こんな硬い塊になっていますが、本来は木の内部に液体として流れてます。
その油分だけを取り出して固形部分が様々人の日常でも使わて手います。
一番親しみのあるのは紙の滲み止め、そして画像などを印刷紙の光る表面ですね。
さて、擦弦楽器用のロジン。
光舜堂の場合は単に溶かして固めたのではなく熟成させています。
植物は熟成すると、お酒にもなりワインにもなります。
それらを更に加熱蒸留すると、焼酎やブランデーなどにも変わります。
メープルシロップなどでも、木から採取したばかりでは大した甘さにはなりませんが、それを加熱して熟成してメープルシロップになります。
漆などもそのままではなくクロメという加熱作業によって水分を飛ばしたりして純度を上げます。
植物から採れるものには様々なものが含まれていて加熱などで純度を上げる必要があります。
松脂は使いたいのはその粒子です。
それが弓の毛に付着して弦を振動させます。
均一で細かければ細かいほど弦は綺麗に一定に振動します。
その、大本になるのが「基」と呼んでいるもので、これがすべての光舜松脂の原料となります。

天然で数十年地中で熟成されたものは、木から採っただけのものが様々な物質と混ざり合った状態で採取されます。
ゴミや木の粉などは取り除けますが熟成の過程で結晶の違うものは取り除けず様々な硬さや形が混ざっています。

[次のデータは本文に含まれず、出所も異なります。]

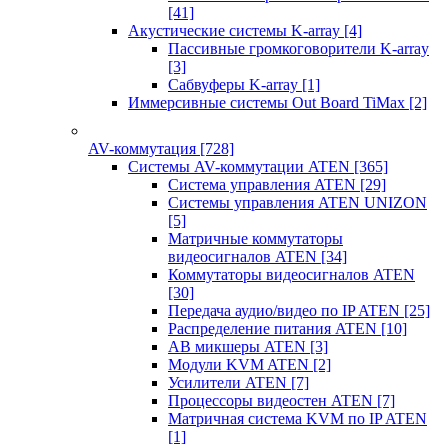
[41]
Акустические системы K-array
[4]
Пассивные громкоговорители K-array
[3]
Сабвуферы K-array
[1]
Иммерсивные системы Out Board TiMax
[2]
AV-коммутация
[728]
Системы AV-коммутации ATEN
[365]
Система управления ATEN
[29]
Системы управления ATEN UNIZON
[5]
Матричные коммутаторы
видеосигналов ATEN
[34]
Коммутаторы видеосигналов ATEN
[30]
Передача аудио/видео по IP ATEN
[25]
Распределение питания ATEN
[10]
АВ микшеры ATEN
[3]
Модули KVM ATEN
[2]
Усилители ATEN
[7]
Процессоры видеостен ATEN
[7]
Матричная система KVM по IP ATEN
[1]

ですからでしょうね、採取した地方それぞれで違う音色になったりもします。
ですから、同じ一つの形と硬さに作られた「基」は他の松脂では引き出せないほどの倍音を引き出せます。
ただそれには温度管理が難しいですね。
夏場の暑い時期ですと硬い音の「基」が出来てしまいます。
この暑い時期だからこそできる「煌」きもあります。
漆などもクロメの作業は加熱と言っても40℃以下で行います。
ですから夏場の天日で行ったりしていました。
60℃以上になると漆は固まらなくなってしまいます。
光舜松脂「基」もこの時期ですと1月くらいで大変良いものが出来ます。
冬場はかなり温度管理はしていてもやはり1カ月半くらいは掛かってしまうのです。
不思議ですね!
木や花の目が続々と花開くこの時期、松脂も元の植物の要素が現れるのでしょうか。